Je ne suis pas intéressée pour autant. J'aurais pu l'être. Avant. Mais j'ai 24 ans. J'ai passée l'âge des ours en peluche, des berceuses et des câlins avant de s'assoupir. Passée l'âge de vivre sans soucis. Et je ne me plains pas. Je ne suis pas la seule. Nous sommes tous pareils. Ceux aux sang qui n'est pas rouge. Et plus que tout je plains ceux dont le sang n'est pas rouge que d'une maigre teinte. Si près de la normalité mais incapable de la posséder. Les chasseurs sont des monstres. Des hommes nés avec dans les veines un sang qui vire au noir, jamais entièrement. Souvent plus rouge que noir. Souvent marron. Souvent immonde, semblable à de la boue. Et ces hommes sont des offrandes. Des hommes et des femmes dont le sang attire les monstres. Des hommes nés pour mourir. Des appâts. Des proies immanquables. Mais la vie les as tout de même gâtés de la beauté, de sens plus aiguisées, de petits avantages comme pour leur souhaiter bonne chance dans l'enfer que sera leur existence.

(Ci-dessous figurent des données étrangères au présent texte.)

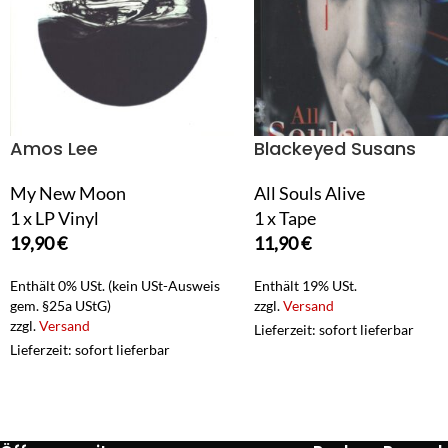
Amos Lee
Blackeyed Susans
My New Moon
All Souls Alive
1 x LP Vinyl
1 x Tape
19,90
€
11,90
€
Enthält 0% USt. (kein USt-Ausweis
Enthält 19% USt.
gem. §25a UStG)
zzgl.
Versand
zzgl.
Versand
Lieferzeit: sofort lieferbar
Lieferzeit: sofort lieferbar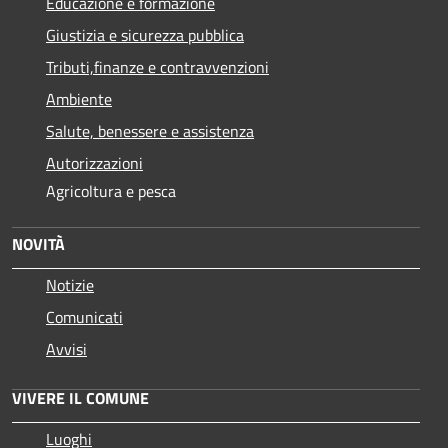
Educazione e formazione
Giustizia e sicurezza pubblica
Tributi,finanze e contravvenzioni
Ambiente
Salute, benessere e assistenza
Autorizzazioni
Agricoltura e pesca
NOVITÀ
Notizie
Comunicati
Avvisi
VIVERE IL COMUNE
Luoghi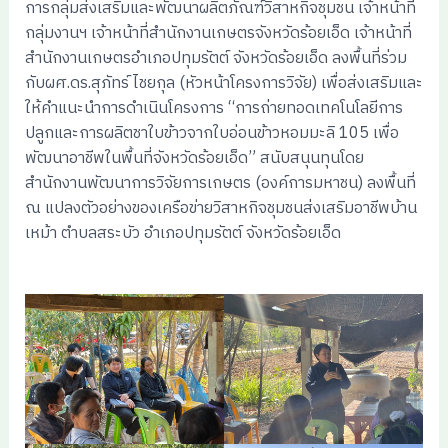
การกลุ่มส่งเสริมและพัฒนาผลิตภัณฑ์วิสาหกิจชุมชน เจ้าหน้าที่
กลุ่มงานฯ เจ้าหน้าที่สำนักงานเกษตรจังหวัดร้อยเอ็ด เจ้าหน้าที่
สำนักงานเกษตรอำเภอปทุมรัตต์ จังหวัดร้อยเอ็ด ลงพื้นที่ร่วม
กับผศ.ดร.สุภัทร์ ไชยกุล (หัวหน้าโครงการวิจัย) เพื่อส่งเสริมและ
ให้คำแนะนำการดำเนินโครงการ “การถ่ายทอดเทคโนโลยีการ
ปลูกและการผลิตชาใบข้าวจากใบอ่อนข้าวหอมมะลิ 105 เพื่อ
พัฒนาอาชีพในพื้นที่จังหวัดร้อยเอ็ด” สนับสนุนทุนโดย
สำนักงานพัฒนาการวิจัยการเกษตร (องค์การมหาชน) ลงพื้นที่
ณ แปลงตัวอย่างของเครือข่ายวิสาหกิจชุมชนส่งเสริมอาชีพบ้าน
เหม้า ตำบลสระบัว อำเภอปทุมรัตต์ จังหวัดร้อยเอ็ด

Tu ne seras pas homme. Tu seras monstre. Monstre aux traits fins. Monstre aux yeux captivants. Monstre si beau qu'il en est effrayant. Monstre avec des millions de facettes. Monstres maigre, monstre potelé. Monstre au nez pointu, monstre au nez rond. Monstre femme, monstre homme. Tu seras monstre. Tu seras le monstre des hommes et la proie des monstres. Et tu te distingueras de par ton sang.

Je ne suis pas un monstre. Je pense que je suis le pire de tous. Car mon sang à moi. Il est noir. Noir ébène. Noir noir noir noir noir noir. Plus noir que la nuit. Pas une once de rouge. Pas une once d'humanité. Et j'ai la peau si blanche que mes veines se voient. Mon sang noir circule aux yeux de tous. Et je pleure et pleure et pleure. Et j'accepte. J'accepte cette couleur. J'accepte mes oreilles en pointes. J'accepte mes yeux si clairs que parfois on croirait que je n'ai que des pupilles. J'accepte mes cheveux blancs qui tombent en cascade. J'accepte tout ce qui fait de moi un monstre. Je le tolère. Je me regarde dans un miroir et me dis :

Non, je ne prendrais pas soin de toi. Mais oui j'accepte que tu sois là. Je ne te changerais pas. Ainsi soit-il. C'est moi. Ce reflet c'est moi.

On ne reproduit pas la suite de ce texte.